Reproin Scanner File Names

  • For both BIDS and reproin, names are composed of an ordered series of key-value pairs, called [entities](https://github.com/bids-standard/bids-specification/blob/master/src/schema/objects/entities.yaml).

    Each key and its value are joined with a dash - (e.g., acq-MPRAGE, dir-AP). These key-value pairs are joined to other key-value pairs with underscores _. The exception is the modality label, which is discussed more below.

  • Reproin scanner sequence names are simplified relative to the final BIDS output and generally conform to this scheme (but consult the reproin heuristics file for additional options): sequence type-modality label _ session-session name _ task-task name _ acquisition-acquisition detail _ run-run number _ direction-direction label:

    | func-bold_ses-pre_task-faces_acq-1mm_run-01_dir-AP
    
  • Each sequence name begins with the seqtype key. The seqtype key is the modality and corresponds to the name of the BIDS directory where the sequence belongs, e.g., anat, dwi, fmap or func.

  • The seqtype key is optionally followed by a dash - and a modality label value (e.g., anat-scout or anat-T2W). Often, the modality label is not needed because there is a predictable default for most seqtypes:

  • For anat the default modality is T1W. Thus a sequence named anat will have the same output BIDS files as a sequence named anat-T1w: sub-001_T1w.nii.gz.

  • For fmap the default modality is epi. Thus fmap_dir-PA will have the same output as fmap-epi_dir-PA: sub-001_dir-PA_epi.nii.gz.

  • For func the default modality is bold.
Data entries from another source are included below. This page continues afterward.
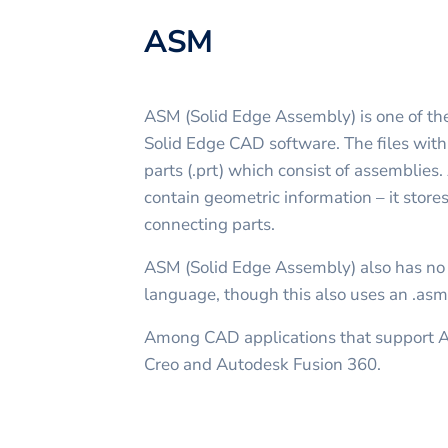
ASM
ASM (Solid Edge Assembly) is one of the
Solid Edge CAD software. The files wit
parts (.prt) which consist of assemblies.
contain geometric information – it stores
connecting parts.
ASM (Solid Edge Assembly) also has no
language, though this also uses an .asm
Among CAD applications that support 
Creo and Autodesk Fusion 360.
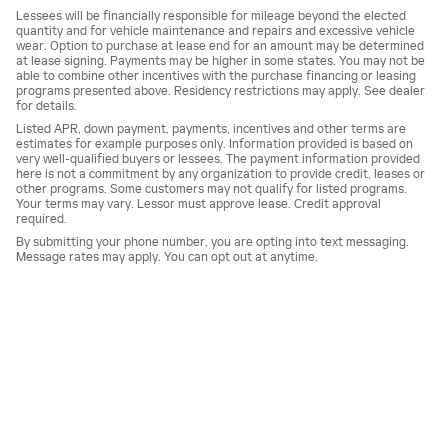
Lessees will be financially responsible for mileage beyond the elected
quantity and for vehicle maintenance and repairs and excessive vehicle
wear. Option to purchase at lease end for an amount may be determined
at lease signing. Payments may be higher in some states. You may not be
able to combine other incentives with the purchase financing or leasing
programs presented above. Residency restrictions may apply. See dealer
for details.
Listed APR, down payment, payments, incentives and other terms are
estimates for example purposes only. Information provided is based on
very well-qualified buyers or lessees. The payment information provided
here is not a commitment by any organization to provide credit, leases or
other programs. Some customers may not qualify for listed programs.
Your terms may vary. Lessor must approve lease. Credit approval
required.
By submitting your phone number, you are opting into text messaging.
Message rates may apply. You can opt out at anytime.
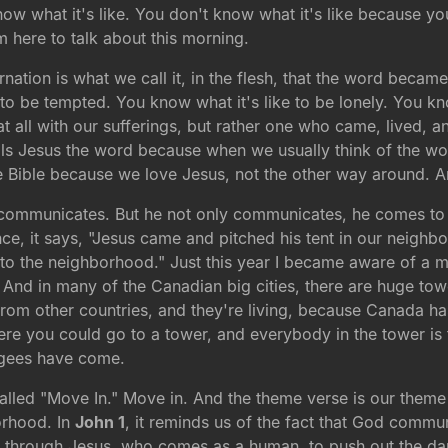
now what it's like. You don't know what it's like because yo
'm here to talk about this morning.
ation is what we call it, in the flesh, that the word became
to be tempted. You know what it's like to be lonely. You kno
t all with our sufferings, but rather one who came, lived, 
ls Jesus the word because when we usually think of the word
 Bible because we love Jesus, not the other way around. A
ommunicates. But he not only communicates, he comes to liv
e, it says, "Jesus came and pitched his tent in our neighbo
 the neighborhood." Just this year I became aware of a mi
. And in many of the Canadian big cities, there are huge to
from other countries, and they're living, because Canada h
here you could go to a tower, and everybody in the tower is
ugees have come.
called "Move In." Move in. And the theme verse is our them
orhood. In
John 1
, it reminds us of the fact that God commu
rough Jesus, who comes as a human, to push out the dark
Thus, func-bold_task-rest will have the same output as func_task-rest: sub-001_task-rest_bold.nii.gz.

  • Reproin gets the subject number from the DICOM metadata.
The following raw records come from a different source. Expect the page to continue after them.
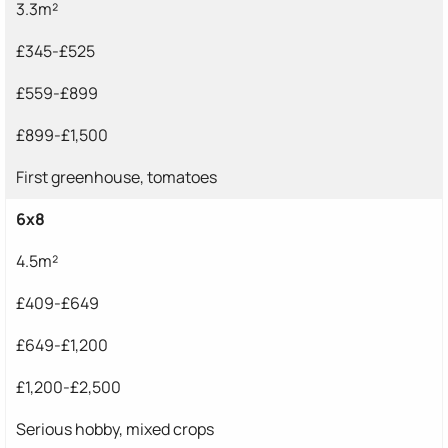
3.3m²
£345-£525
£559-£899
£899-£1,500
First greenhouse, tomatoes
6x8
4.5m²
£409-£649
£649-£1,200
£1,200-£2,500
Serious hobby, mixed crops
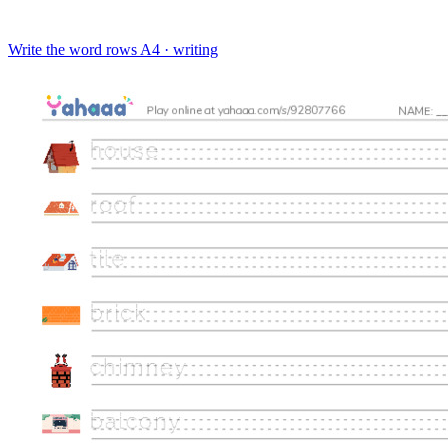
Write the word rows
A4 · writing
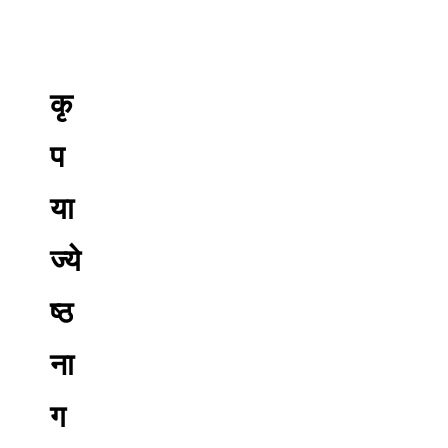
कृ
प
या
ज्ये
ष्ठ
ना
ग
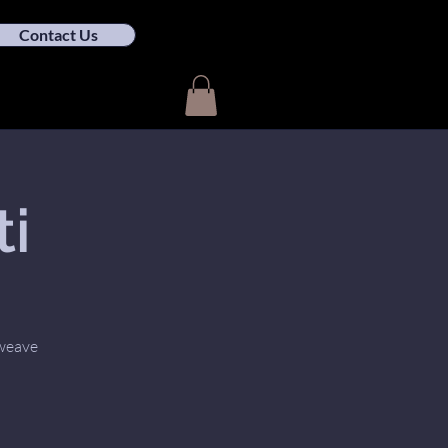
Contact Us
ti
 weave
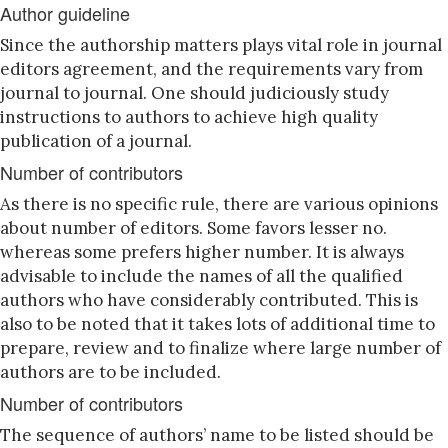
Author guideline
Since the authorship matters plays vital role in journal
editors agreement, and the requirements vary from
journal to journal. One should judiciously study
instructions to authors to achieve high quality
publication of a journal.
Number of contributors
As there is no specific rule, there are various opinions
about number of editors. Some favors lesser no.
whereas some prefers higher number. It is always
advisable to include the names of all the qualified
authors who have considerably contributed. This is
also to be noted that it takes lots of additional time to
prepare, review and to finalize where large number of
authors are to be included.
Number of contributors
The sequence of authors’ name to be listed should be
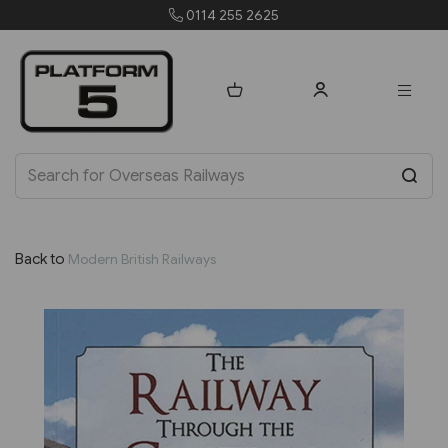
4 255 2625
orders@pla
Back to
Modern British Railways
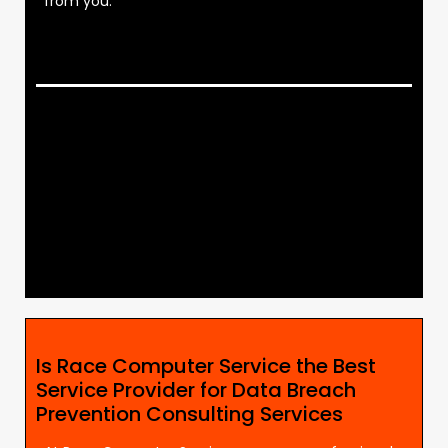
from you.
Is Race Computer Service the Best
Service Provider for Data Breach
Prevention Consulting Services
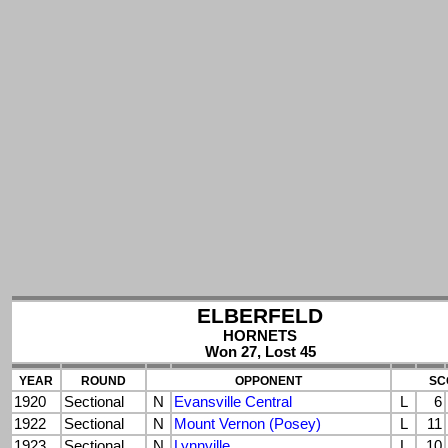
ELBERFELD
HORNETS
Won 27, Lost 45
YEAR
ROUND
OPPONENT
SC
1920
Sectional
N
Evansville Central
L
6
1922
Sectional
N
Mount Vernon (Posey)
L
11
1923
Sectional
N
Lynnville
L
10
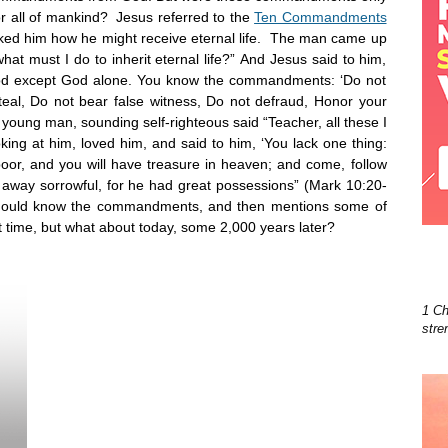
for all of mankind? Jesus referred to the
Ten Commandments
ed him how he might receive eternal life. The man came up
t must I do to inherit eternal life?” And Jesus said to him,
od except God alone. You know the commandments: ‘Do not
eal, Do not bear false witness, Do not defraud, Honor your
oung man, sounding self-righteous said “Teacher, all these I
ing at him, loved him, and said to him, ‘You lack one thing:
 poor, and you will have treasure in heaven; and come, follow
away sorrowful, for he had great possessions” (Mark 10:20-
should know the commandments, and then mentions some of
at time, but what about today, some 2,000 years later?
1 Ch
stre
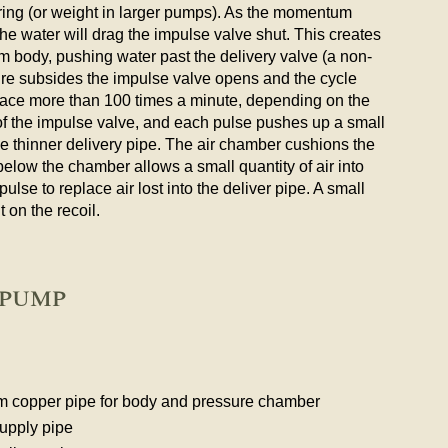
ring (or weight in larger pumps). As the momentum
the water will drag the impulse valve shut. This creates
m body, pushing water past the delivery valve (a non-
sure subsides the impulse valve opens and the cycle
lace more than 100 times a minute, depending on the
f the impulse valve, and each pulse pushes up a small
he thinner delivery pipe. The air chamber cushions the
 below the chamber allows a small quantity of air into
ulse to replace air lost into the deliver pipe. A small
t on the recoil.
 pump
mm copper pipe for body and pressure chamber
upply pipe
  • If you have multiple sessions, the session name does not need to be included in every sequence name in the program (i.e., Program= Patient level mentioned above). Instead, the session can be added to a single sequence name, usually the scout (localizer) sequence e.g. anat-scout_ses-pre, and reproin will propagate the session information to the other sequence names in the Program. Interestingly, reproin does not add the localizer to your BIDS output.
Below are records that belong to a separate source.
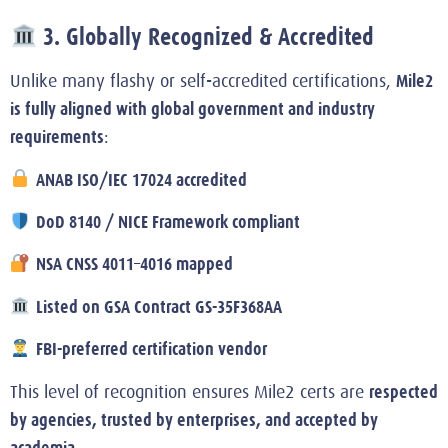
3. Globally Recognized & Accredited
Mile2
Unlike many flashy or self-accredited certifications,
is fully aligned with global government and industry
requirements
:
ANAB ISO/IEC 17024 accredited
DoD 8140 / NICE Framework compliant
NSA CNSS 4011–4016 mapped
Listed on GSA Contract GS-35F368AA
FBI-preferred certification vendor
respected
This level of recognition ensures Mile2 certs are
by agencies, trusted by enterprises, and accepted by
academia
.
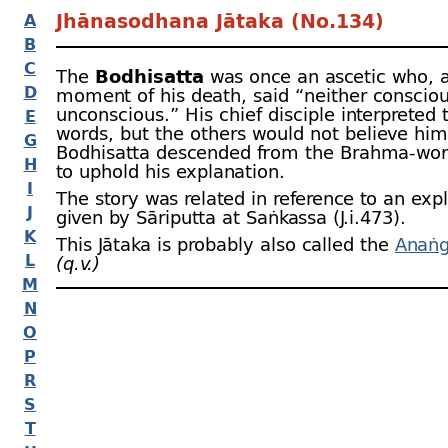
Jhānasodhana Jātaka (No.134)
A
B
C
The
Bodhisatta
was once an ascetic who, a
D
moment of his death, said “neither conscio
unconscious.” His chief disciple interpreted 
E
words, but the others would not believe him 
G
Bodhisatta descended from the Brahma-
wor
H
to uphold his explanation.
I
The story was related in reference to an exp
J
given by Sāriputta at Saṅkassa (J.i.473).
K
This Jātaka is probably also called the
Anaṅg
L
(q.v.)
M
N
O
P
R
S
T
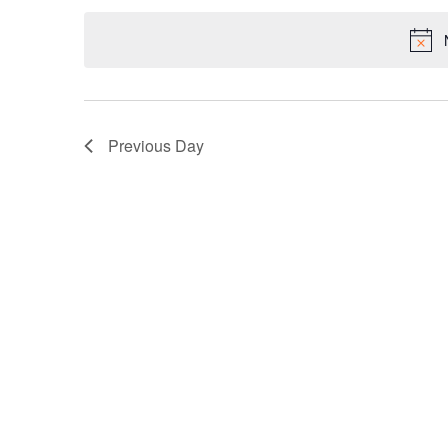
date.
Keyword.
Previous Day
  • When our scanner exports the DICOM sequences, all dashes are removed. But don’t worry, reproin handles this just fine.

  • In the UA phantom reproin data, the subject was named 01. Horos reports the subject number as 01 but exports the DICOMS into a directory 001. If the data are copied to an external drive at the scanner, then the subject number is reported as 001_001 and the images are *.IMA instead of *.dcm. Reproin does not care, it handles all of this gracefully. Your output tree (excluding sourcedata and .heudiconv) should look like this:

    .
    |-- CHANGES
    |-- README
    |-- dataset_description.json
    |-- participants.tsv
    |-- sub-001
    |   |-- anat
    |   |   |-- sub-001_acq-MPRAGE_T1w.json
    |   |   `-- sub-001_acq-MPRAGE_T1w.nii.gz
    |   |-- dwi
    |   |   |-- sub-001_dir-AP_dwi.bval
    |   |   |-- sub-001_dir-AP_dwi.bvec
    |   |   |-- sub-001_dir-AP_dwi.json
    |   |   `-- sub-001_dir-AP_dwi.nii.gz
    |   |-- fmap
    |   |   |-- sub-001_acq-4mm_magnitude1.json
    |   |   |-- sub-001_acq-4mm_magnitude1.nii.gz
    |   |   |-- sub-001_acq-4mm_magnitude2.json
    |   |   |-- sub-001_acq-4mm_magnitude2.nii.gz
    |   |   |-- sub-001_acq-4mm_phasediff.json
    |   |   |-- sub-001_acq-4mm_phasediff.nii.gz
    |   |   |-- sub-001_dir-PA_epi.json
    |   |   `-- sub-001_dir-PA_epi.nii.gz
    |   |-- func
    |   |   |-- sub-001_task-rest_bold.json
    |   |   |-- sub-001_task-rest_bold.nii.gz
    |   |   `-- sub-001_task-rest_events.tsv
    |   `-- sub-001_scans.tsv
    `-- task-rest_bold.json
    
  • Note that despite all the the different subject names (e.g., 01, 001 and 001_001), the subject is labeled sub-001.